WHAT IS NEEDED
Under this line are the records; repeat exactly the lines starting at the one containing "Ver essa foto no Instagram Uma publicação" and ending at the one containing "yang merupakan sebuah lembag", omitting pictures.
START THE DATA
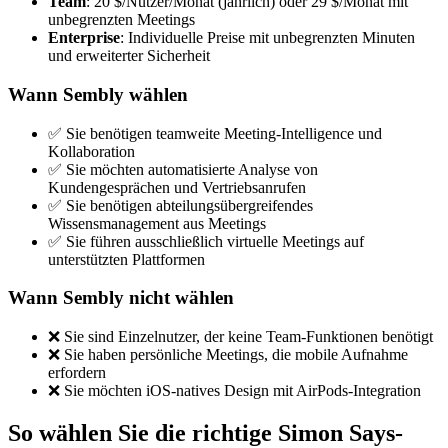
Team
: 20 $/Nutzer/Monat (jährlich) oder 29 $/Monat mit
unbegrenzten Meetings
Enterprise
: Individuelle Preise mit unbegrenzten Minuten
und erweiterter Sicherheit
Wann Sembly wählen
✅ Sie benötigen teamweite Meeting-Intelligence und
Kollaboration
✅ Sie möchten automatisierte Analyse von
Kundengesprächen und Vertriebsanrufen
✅ Sie benötigen abteilungsübergreifendes
Wissensmanagement aus Meetings
✅ Sie führen ausschließlich virtuelle Meetings auf
unterstützten Plattformen
Wann Sembly nicht wählen
❌ Sie sind Einzelnutzer, der keine Team-Funktionen benötigt
❌ Sie haben persönliche Meetings, die mobile Aufnahme
erfordern
❌ Sie möchten iOS-natives Design mit AirPods-Integration
So wählen Sie die richtige Simon Says-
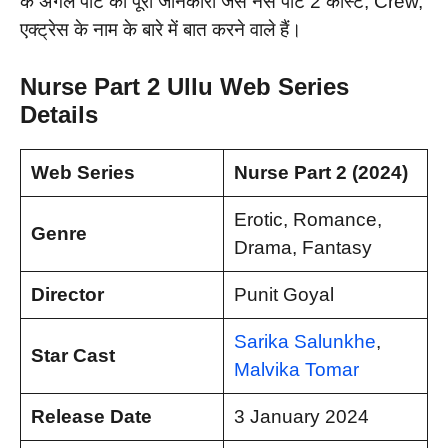
के अगले पार्ट की पूरी जानकारी जैसे नर्स पार्ट 2 कास्ट, Crew,
एक्ट्रेस के नाम के बारे में बात करने वाले हैं।
Nurse Part 2 Ullu Web Series
Details
Web Series
Nurse
Part 2 (2024)
Erotic, Romance,
Genre
Drama, Fantasy
Director
Punit Goyal
Sarika Salunkhe
,
Star Cast
Malvika Tomar
Release Date
3 January 2024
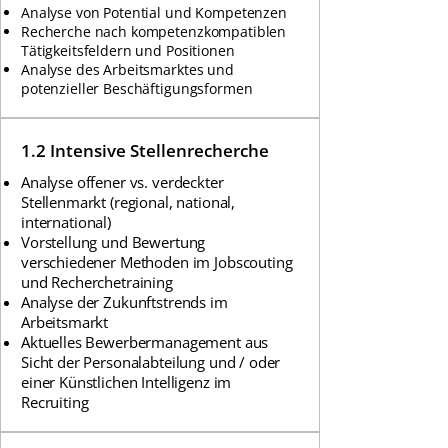
Analyse von Potential und Kompetenzen
Recherche nach kompetenzkompatiblen
Tätigkeitsfeldern und Positionen
Analyse des Arbeitsmarktes und
potenzieller Beschäftigungsformen
1.2 Intensive Stellenrecherche
Analyse offener vs. verdeckter
Stellenmarkt (regional, national,
international)
Vorstellung und Bewertung
verschiedener Methoden im Jobscouting
und Recherchetraining
Analyse der Zukunftstrends im
Arbeitsmarkt
Aktuelles Bewerbermanagement aus
Sicht der Personalabteilung und / oder
einer Künstlichen Intelligenz im
Recruiting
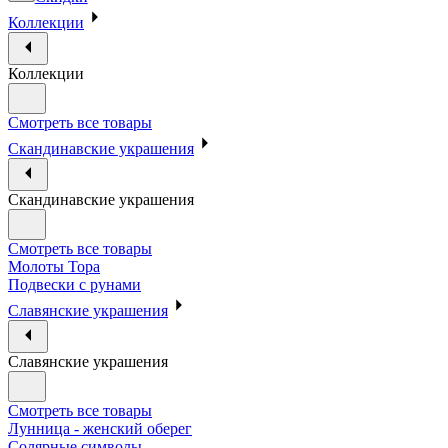
Коллекции
Коллекции
Смотреть все товары
Скандинавские украшения
Скандинавские украшения
Смотреть все товары
Молоты Тора
Подвески с рунами
Славянские украшения
Славянские украшения
Смотреть все товары
Лунница - женский оберег
Солярные символы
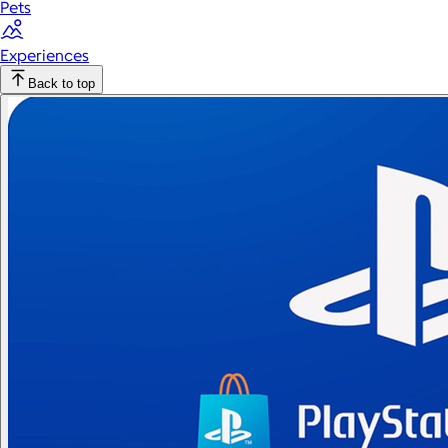
Pets
Experiences
Back to top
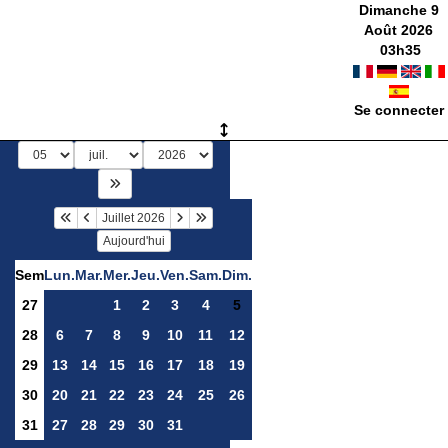
Dimanche 9
Août 2026
03
h
35
Se connecter
Juillet 2026
Aujourd'hui
Sem
Lun.
Mar.
Mer.
Jeu.
Ven.
Sam.
Dim.
27
1
2
3
4
5
28
6
7
8
9
10
11
12
29
13
14
15
16
17
18
19
30
20
21
22
23
24
25
26
31
27
28
29
30
31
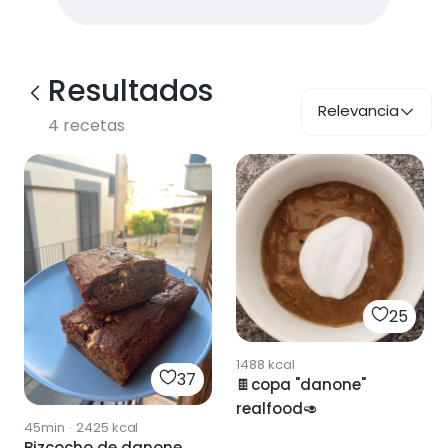
Resultados
Relevancia
4
recetas
25
1488
kcal
37
🍫copa "danone"
realfood🥑
45min
·
2425
kcal
Bizcocho de danone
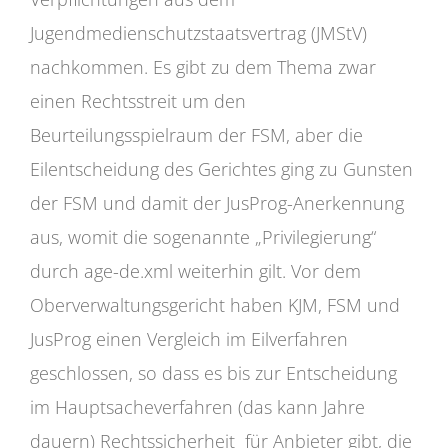
Jugendmedienschutzstaatsvertrag (JMStV)
nachkommen. Es gibt zu dem Thema zwar
einen Rechtsstreit um den
Beurteilungsspielraum der FSM, aber die
Eilentscheidung des Gerichtes ging zu Gunsten
der FSM und damit der JusProg-Anerkennung
aus, womit die sogenannte „Privilegierung“
durch age-de.xml weiterhin gilt. Vor dem
Oberverwaltungsgericht haben KJM, FSM und
JusProg einen Vergleich im Eilverfahren
geschlossen, so dass es bis zur Entscheidung
im Hauptsacheverfahren (das kann Jahre
dauern) Rechtssicherheit für Anbieter gibt, die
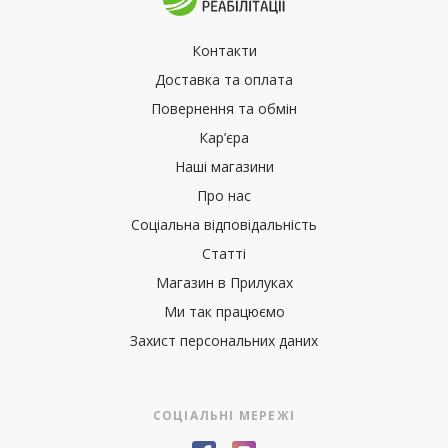
Контакти
Доставка та оплата
Повернення та обмін
Кар’єра
Наші магазини
Про нас
Соціальна відповідальність
Статті
Магазин в Прилуках
Ми так працюємо
Захист персональних даних
СОЦІАЛЬНІ МЕРЕЖІ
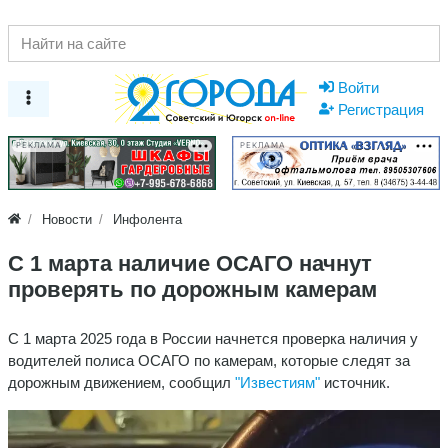
Войти
Регистрация
РЕКЛАМА
РЕКЛАМА
Новости
Инфолента
С 1 марта наличие ОСАГО начнут
проверять по дорожным камерам
С 1 марта 2025 года в России начнется проверка наличия у
водителей полиса ОСАГО по камерам, которые следят за
дорожным движением, сообщил
"Известиям"
источник.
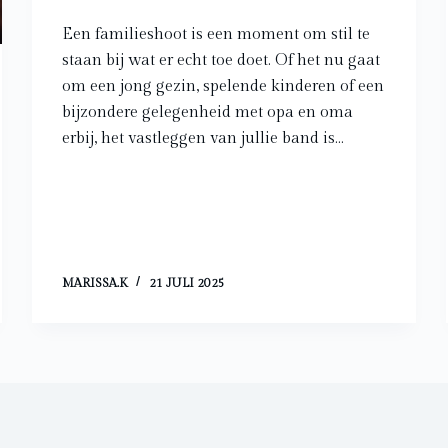
Een familieshoot is een moment om stil te
staan bij wat er echt toe doet. Of het nu gaat
om een jong gezin, spelende kinderen of een
bijzondere gelegenheid met opa en oma
erbij, het vastleggen van jullie band is…
MARISSA.K
21 JULI 2025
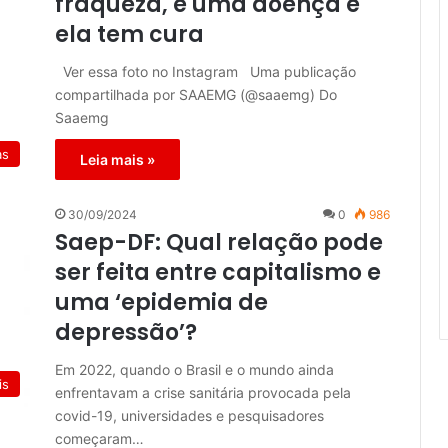
fraqueza, é uma doença e
ela tem cura
Ver essa foto no Instagram Uma publicação
compartilhada por SAAEMG (@saaemg) Do
Saaemg
as
Leia mais »
30/09/2024
0
986
Saep-DF: Qual relação pode
ser feita entre capitalismo e
uma ‘epidemia de
depressão’?
Em 2022, quando o Brasil e o mundo ainda
is
enfrentavam a crise sanitária provocada pela
covid-19, universidades e pesquisadores
começaram…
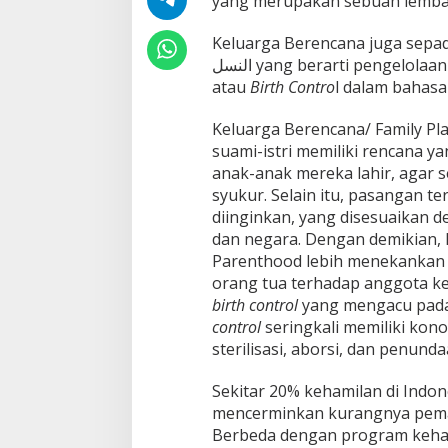
yang merupakan sebuah lembag
Keluarga Berencana juga sepadan
النسل yang berarti pengelolaan kelahiran atau keturunan, dan bukan تحديد النسل
atau
Birth Contro
l dalam bahasa
Keluarga Berencana/ Family Pl
suami-istri memiliki rencana 
anak-anak mereka lahir, agar 
syukur. Selain itu, pasangan 
diinginkan, yang disesuaikan 
dan negara. Dengan demikian, 
Parenthood lebih menekankan 
orang tua terhadap anggota ke
birth control
yang mengacu pada 
control
seringkali memiliki kono
sterilisasi, aborsi, dan penunda
Sekitar 20% kehamilan di Indon
mencerminkan kurangnya pemah
Berbeda dengan program kehami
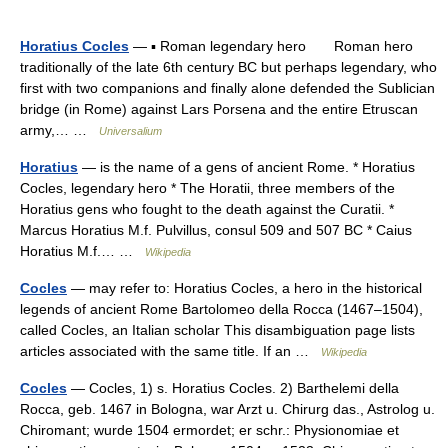
Horatius Cocles
— ▪ Roman legendary hero Roman hero
traditionally of the late 6th century BC but perhaps legendary, who
first with two companions and finally alone defended the Sublician
bridge (in Rome) against Lars Porsena and the entire Etruscan
army,… …
Universalium
Horatius
— is the name of a gens of ancient Rome. * Horatius
Cocles, legendary hero * The Horatii, three members of the
Horatius gens who fought to the death against the Curatii. *
Marcus Horatius M.f. Pulvillus, consul 509 and 507 BC * Caius
Horatius M.f.… …
Wikipedia
Cocles
— may refer to: Horatius Cocles, a hero in the historical
legends of ancient Rome Bartolomeo della Rocca (1467–1504),
called Cocles, an Italian scholar This disambiguation page lists
articles associated with the same title. If an …
Wikipedia
Cocles
— Cocles, 1) s. Horatius Cocles. 2) Barthelemi della
Rocca, geb. 1467 in Bologna, war Arzt u. Chirurg das., Astrolog u.
Chiromant; wurde 1504 ermordet; er schr.: Physionomiae et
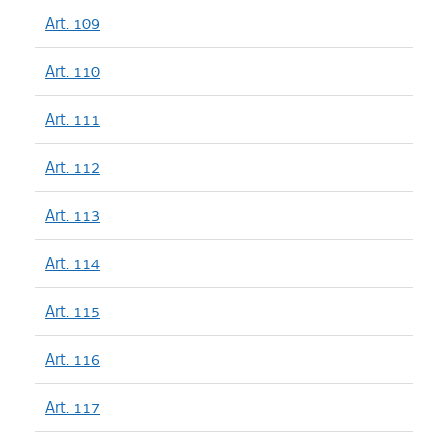
Art. 109
Art. 110
Art. 111
Art. 112
Art. 113
Art. 114
Art. 115
Art. 116
Art. 117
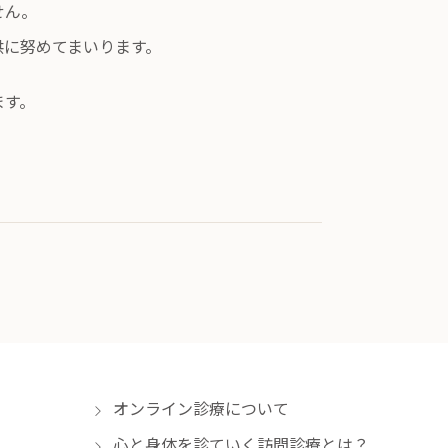
せん。
供に努めてまいります。
ます。
オンライン診療について
心と身体を診ていく訪問診療とは？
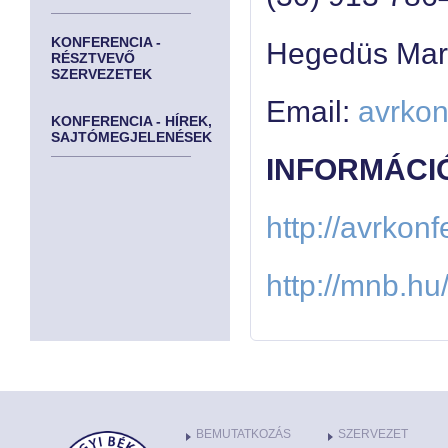
KONFERENCIA -
Hegedüs Mari
RÉSZTVEVŐ
SZERVEZETEK
Email:
avrko
KONFERENCIA - HÍREK,
SAJTÓMEGJELENÉSEK
INFORMÁCI
http://avrkon
http://mnb.hu
BEMUTATKOZÁS
SZERVEZET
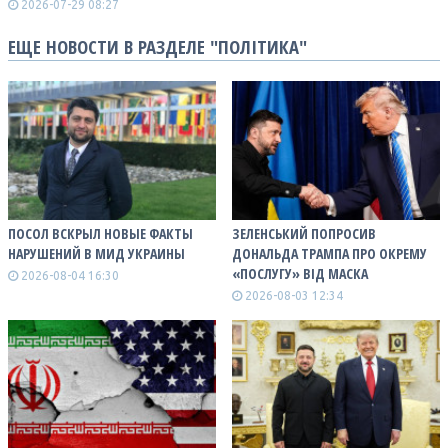
2026-07-29 08:27
ЕЩЕ НОВОСТИ В РАЗДЕЛЕ "ПОЛІТИКА"
ПОСОЛ ВСКРЫЛ НОВЫЕ ФАКТЫ
ЗЕЛЕНСЬКИЙ ПОПРОСИВ
НАРУШЕНИЙ В МИД УКРАИНЫ
ДОНАЛЬДА ТРАМПА ПРО ОКРЕМУ
«ПОСЛУГУ» ВІД МАСКА
2026-08-04 16:30
2026-08-03 12:34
END THE DATA
SOLUTION TO THE PROBLEM
Ver essa foto no Instagram Uma publicação
compartilhada por SAAEMG (@saaemg) Do
Saaemg
as
Leia mais »
30/09/2024
0
986
Saep-DF: Qual relação pode
ser feita entre capitalismo e
uma ‘epidemia de
depressão’?
Em 2022, quando o Brasil e o mundo ainda
is
enfrentavam a crise sanitária provocada pela
covid-19, universidades e pesquisadores
começaram…
yang merupakan sebuah lembag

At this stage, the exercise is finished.